Records for processing Start Marker
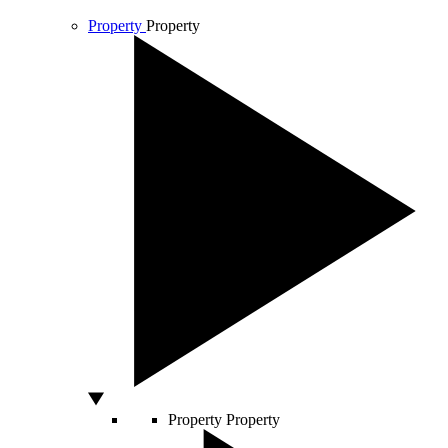
Property
Property
Property
Property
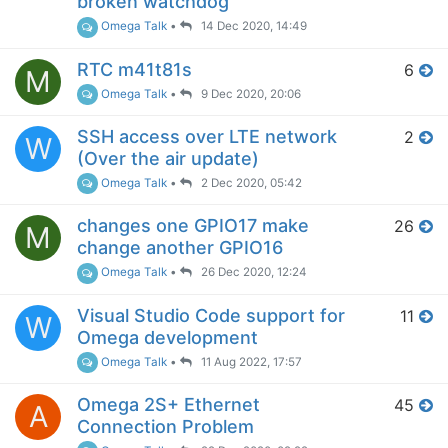
broken watchdog
Omega Talk
•
14 Dec 2020, 14:49
RTC m41t81s
6
M
Omega Talk
•
9 Dec 2020, 20:06
SSH access over LTE network
2
W
(Over the air update)
Omega Talk
•
2 Dec 2020, 05:42
changes one GPIO17 make
26
M
change another GPIO16
Omega Talk
•
26 Dec 2020, 12:24
Visual Studio Code support for
11
W
Omega development
Omega Talk
•
11 Aug 2022, 17:57
Omega 2S+ Ethernet
45
A
Connection Problem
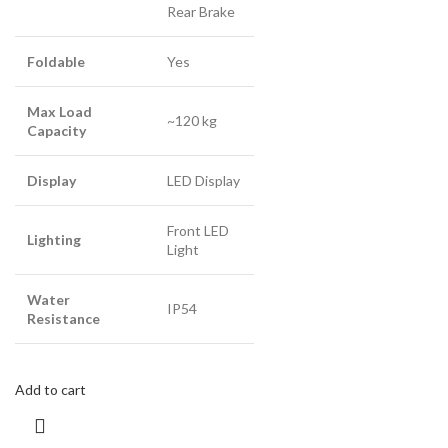
Rear Brake
Foldable
Yes
Max Load
~120 kg
Capacity
Display
LED Display
Front LED
Lighting
Light
Water
IP54
Resistance
Add to cart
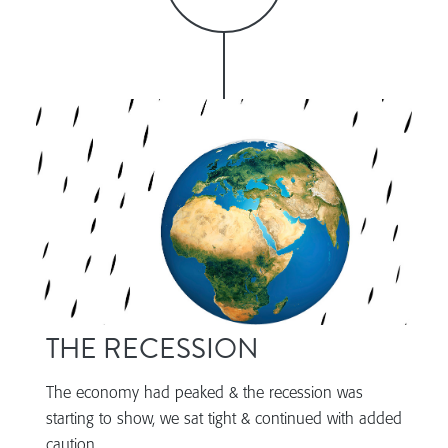
THE RECESSION
The economy had peaked & the recession was
starting to show, we sat tight & continued with added
caution.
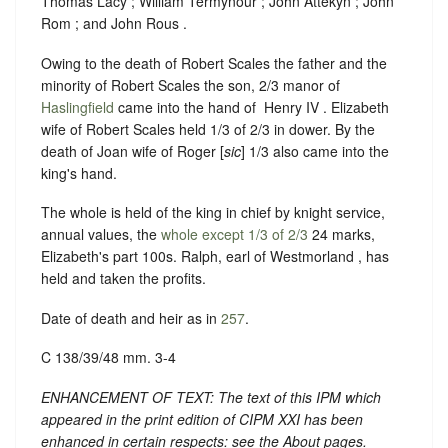
Thomas Lacy ; William Termynour ; John Attekyn ; John
Rom ; and John Rous .
Owing to the death of Robert Scales the father and the
minority of Robert Scales the son, 2/3 manor of
Haslingfield
came into the hand of ‪ Henry IV . Elizabeth
wife of Robert Scales held 1/3 of 2/3 in dower. By the
death of Joan wife of Roger [
sic
] 1/3 also came into the
king's hand.
The whole is held of the king in chief by knight service,
annual values, the
whole except 1/3 of 2/3
24 marks,
Elizabeth's part 100s.
Ralph, earl of Westmorland , has
held and taken the profits.
Date of death and heir as in
257
.
C 138/39/48 mm. 3-4
ENHANCEMENT OF TEXT: The text of this IPM which
appeared in the print edition of CIPM XXI has been
enhanced in certain respects: see the About pages.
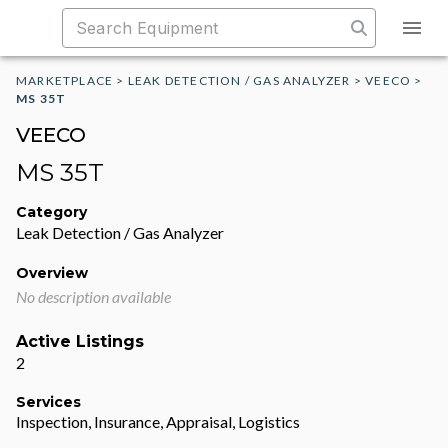
MARKETPLACE
>
LEAK DETECTION / GAS ANALYZER
>
VEECO
>
MS 35T
VEECO
MS 35T
Category
Leak Detection / Gas Analyzer
Overview
No description available
Active Listings
2
Services
Inspection, Insurance, Appraisal, Logistics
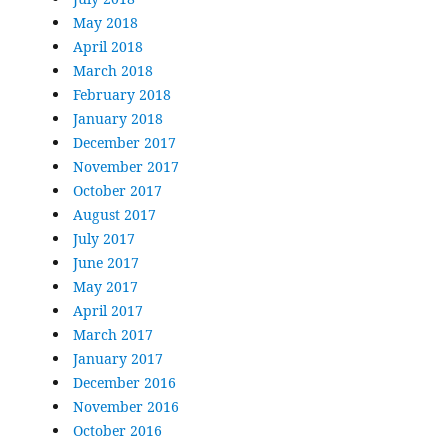
May 2018
April 2018
March 2018
February 2018
January 2018
December 2017
November 2017
October 2017
August 2017
July 2017
June 2017
May 2017
April 2017
March 2017
January 2017
December 2016
November 2016
October 2016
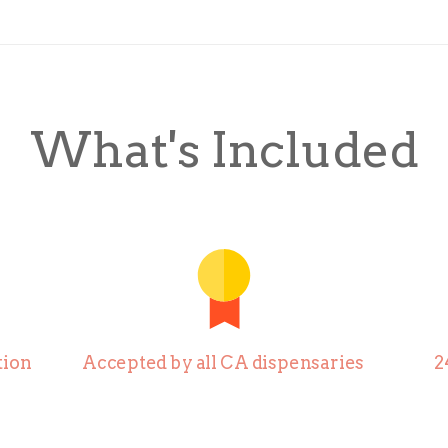
What's Included
ion
Accepted by all CA dispensaries
2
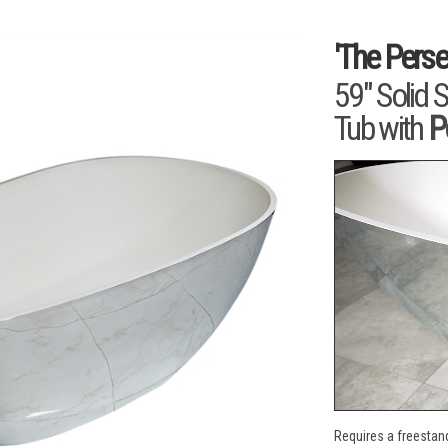
'The Perse
59" Solid 
Tub with
P
Requires a freestand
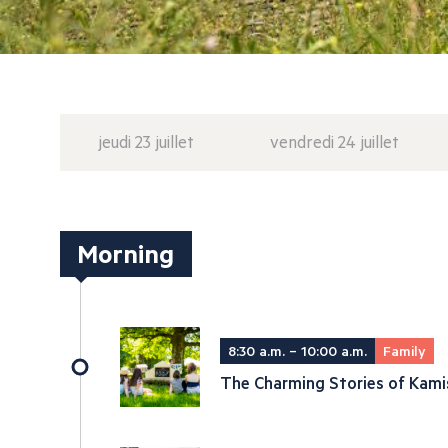
jeudi 23 juillet
vendredi 24 juillet
Morning
8:30 a.m. – 10:00 a.m.
Family
The Charming Stories of Kami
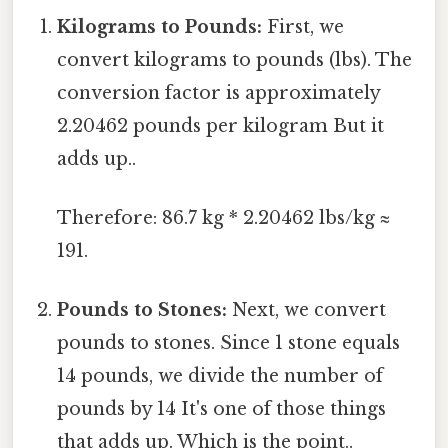
Kilograms to Pounds:
First, we
convert kilograms to pounds (lbs). The
conversion factor is approximately
2.20462 pounds per kilogram But it
adds up..
Therefore: 86.7 kg * 2.20462 lbs/kg ≈
191.
Pounds to Stones:
Next, we convert
pounds to stones. Since 1 stone equals
14 pounds, we divide the number of
pounds by 14 It's one of those things
that adds up. Which is the point..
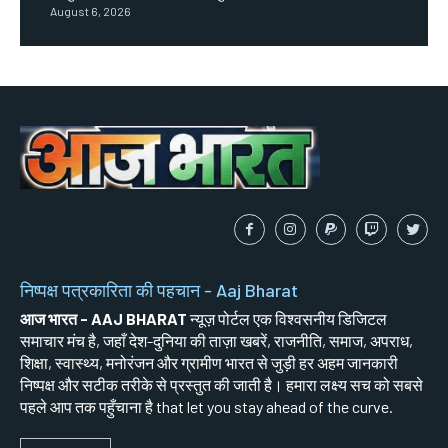
August 6, 2026
निष्पक्ष पत्रकारिता की पहचान - Aaj Bharat
आज भारत - AAJ BHARAT
न्यूज़ पोर्टल एक विश्वसनीय डिजिटल
समाचार मंच है, जहाँ देश-दुनिया की ताज़ा खबरें, राजनीति, समाज, अपराध,
शिक्षा, स्वास्थ्य, मनोरंजन और ग्रामीण भारत से जुड़ी हर अहम जानकारी
निष्पक्ष और सटीक तरीके से प्रस्तुत की जाती है। हमारा लक्ष्य सच को सबसे
पहले आप तक पहुँचाना है that let you stay ahead of the curve.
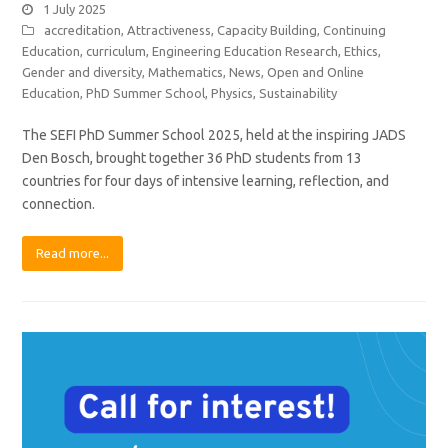
1 July 2025
accreditation
,
Attractiveness
,
Capacity Building
,
Continuing
Education
,
curriculum
,
Engineering Education Research
,
Ethics
,
Gender and diversity
,
Mathematics
,
News
,
Open and Online
Education
,
PhD Summer School
,
Physics
,
Sustainability
The SEFI PhD Summer School 2025, held at the inspiring JADS
Den Bosch, brought together 36 PhD students from 13
countries for four days of intensive learning, reflection, and
connection.
Read more...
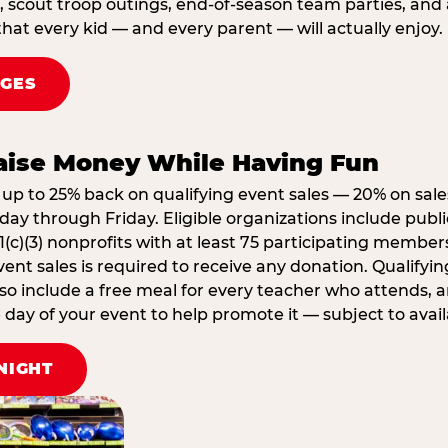
, scout troop outings, end-of-season team parties, and
that every kid — and every parent — will actually enjoy.
AGES
Raise Money While Having Fun
up to 25% back on qualifying event sales — 20% on sale
ay through Friday. Eligible organizations include publi
1(c)(3) nonprofits with at least 75 participating member
ent sales is required to receive any donation. Qualifying
lso include a free meal for every teacher who attends, 
ay of your event to help promote it — subject to availa
NIGHT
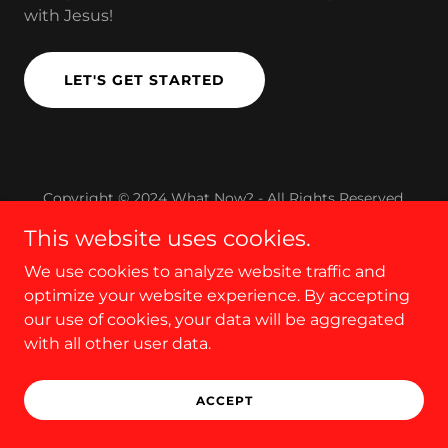
with Jesus!
LET'S GET STARTED
Copyright © 2024 What Now? - All Rights Reserved.
This website uses cookies.
We use cookies to analyze website traffic and
optimize your website experience. By accepting
our use of cookies, your data will be aggregated
with all other user data.
ACCEPT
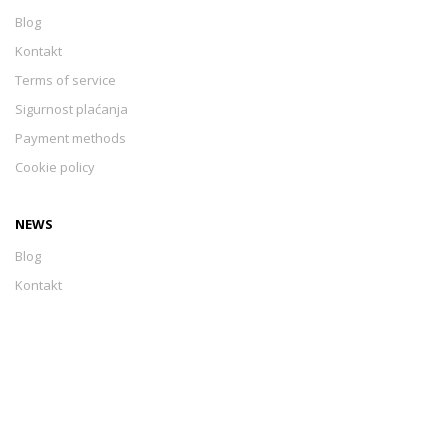
Blog
Kontakt
Terms of service
Sigurnost plaćanja
Payment methods
Cookie policy
NEWS
Blog
Kontakt
Terms of service
Sigurnost plaćanja
Payment methods
Cookie policy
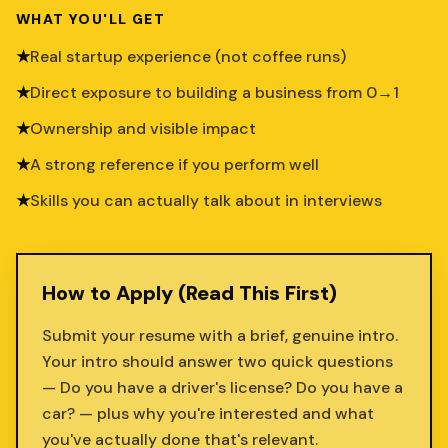
WHAT YOU'LL GET
★
Real startup experience (not coffee runs)
★
Direct exposure to building a business from 0→1
★
Ownership and visible impact
★
A strong reference if you perform well
★
Skills you can actually talk about in interviews
How to Apply (Read This First)
Submit your resume with a brief, genuine intro.
Your intro should answer two quick questions
— Do you have a driver's license? Do you have a
car? — plus why you're interested and what
you've actually done that's relevant.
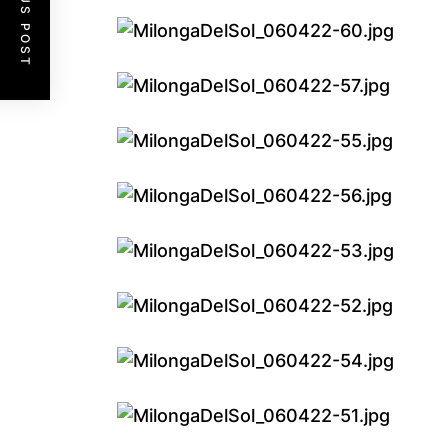
PREVIOUS POST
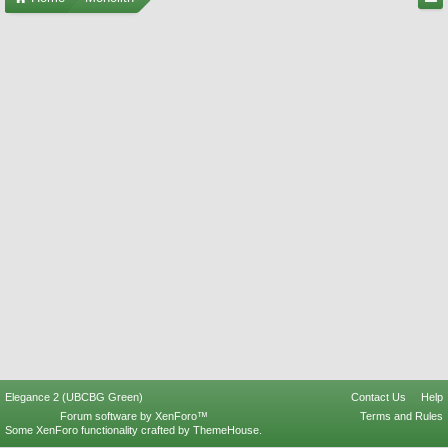
Elegance 2 (UBCBG Green)
Contact Us
Help
Forum software by XenForo™
Terms and Rules
Some XenForo functionality crafted by
ThemeHouse
.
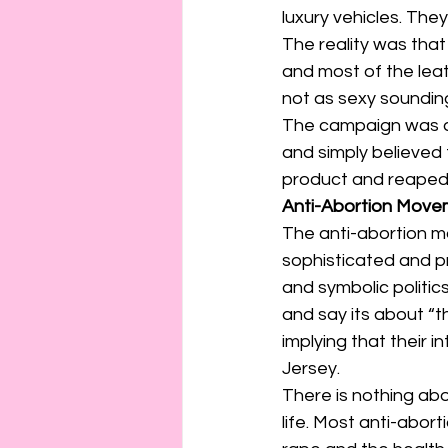
connection
consent
luxury vehicles. Th
The reality was that
and most of the lea
erotica
Film
Fe
not as sexy sounding
The campaign was a
and simply believed
product and reaped 
Anti-Abortion Movem
The anti-abortion 
sophisticated and p
and symbolic politic
and say its about “th
implying that their 
Jersey.
There is nothing abo
life. Most anti-abort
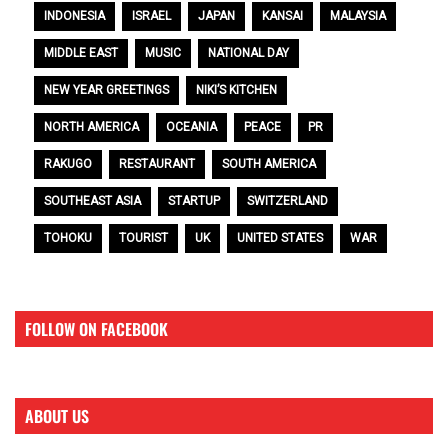
INDONESIA
ISRAEL
JAPAN
KANSAI
MALAYSIA
MIDDLE EAST
MUSIC
NATIONAL DAY
NEW YEAR GREETINGS
NIKI’S KITCHEN
NORTH AMERICA
OCEANIA
PEACE
PR
RAKUGO
RESTAURANT
SOUTH AMERICA
SOUTHEAST ASIA
STARTUP
SWITZERLAND
TOHOKU
TOURIST
UK
UNITED STATES
WAR
FOLLOW ON FACEBOOK
ABOUT US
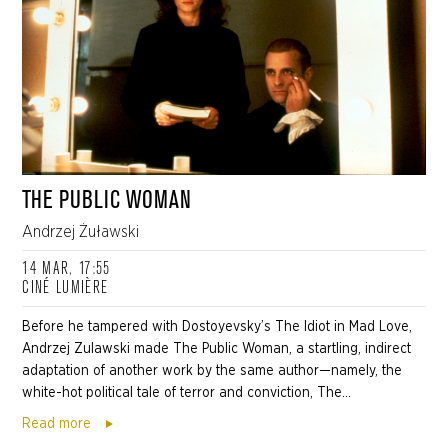
THE PUBLIC WOMAN
Andrzej Żuławski
14 MAR, 17:55
CINÉ LUMIÈRE
Before he tampered with Dostoyevsky’s The Idiot in Mad Love,
Andrzej Zulawski made The Public Woman, a startling, indirect
adaptation of another work by the same author—namely, the
white-hot political tale of terror and conviction, The...
Read more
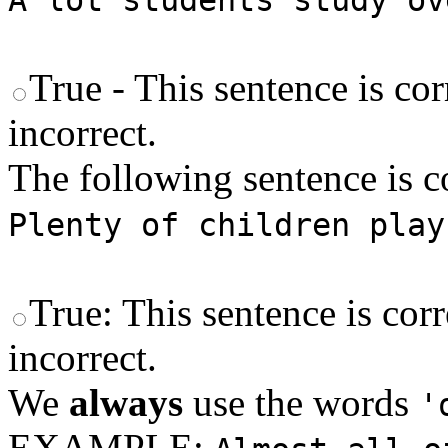
A lot students study ov
True - This sentence is cor
incorrect.
The following sentence is co
Plenty of children play
True: This sentence is corr
incorrect.
We
always
use the words
'
EXAMPLE:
Records for processing End Marker
→ **What is expected**:
List each line of the records that holds the string "School".

→ **Response**:
PhD Summer School
The SEFI PhD Summer School 2025, held at the inspiring JADS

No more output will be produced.